如何将方程式从docx复制到另一个docx中的特定位置? [英] How can I copy equations from docx to a specific location in another docx?

查看:94
本文介绍了如何将方程式从docx复制到另一个docx中的特定位置?的处理方法,对大家解决问题具有一定的参考价值,需要的朋友们下面随着小编来一起学习吧!

问题描述

您好,我目前正在尝试编写包含docx文件的代码.这些文件可能包含文本,图像,表格或方程式.该代码旨在复制这些对象并将其附加到基本docx.我可以使用docx模块的"add_picture"和"add_paragraph"方法复制和合并文本,图像和表格,但是我无法对单词方程式执行此操作.我决定尝试深入研究docx的xml,然后从那里复制方程式部分.我可以将方程式添加到基本文档中,但是当我继续添加图片,文本和表格时,这些方程式将显示在docx的 end 处.我的问题是:为什么,如果我按希望它们出现的顺序遍历附加对象,并且有一种方法会阻止代码放置docx末尾的方程式.

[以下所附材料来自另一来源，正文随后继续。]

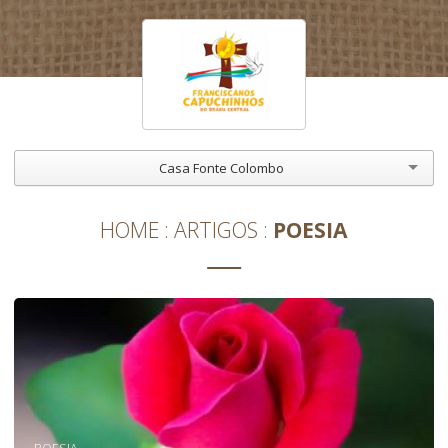
Casa Fonte Colombo
HOME
ARTIGOS
POESIA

Hello I am currently trying to write a code that combines docx files. These files may have text, images, tables, or equations. The code aims to copy these objects and append them to a base docx. I am able to copy and merge text, images, and tables by using the docx module's 'add_picture' and 'add_paragraph' methods but I cannot do this for word equations. I decided to try to dig into the xml of the docx and copy the equation section from there. I am able to append equations to my base document but when I continue to append pictures, texts, and tables, these equations show up at the end of the docx. My questions are: why does this occur if I loop through the appended objects in the order I want them to appear and is there is a way to keep the code from putting the equations at the end of the docx.

以下是代码的概述:

  1. 创建基础文档:

  1. create base document:

document = Document('basedoc.docx')

document=Document('basedoc.docx')

对于子文档的每个块项目,我对类型,样式以及是否存在方程式进行分类:

For each block item of the sub-doc I categorize the type, style, and whether an equation is present or not:

如果isinstance(块,段落):

if isinstance(block, Paragraph):

if "r:embed" in block._element.xml:

    append content,style, and equation arrays, content being a drawing/image

elif "m:oMathPara" in block._element.xml:

    append content,style, and equation arrays, content being an equation
    equationXml.append(block._element.xml)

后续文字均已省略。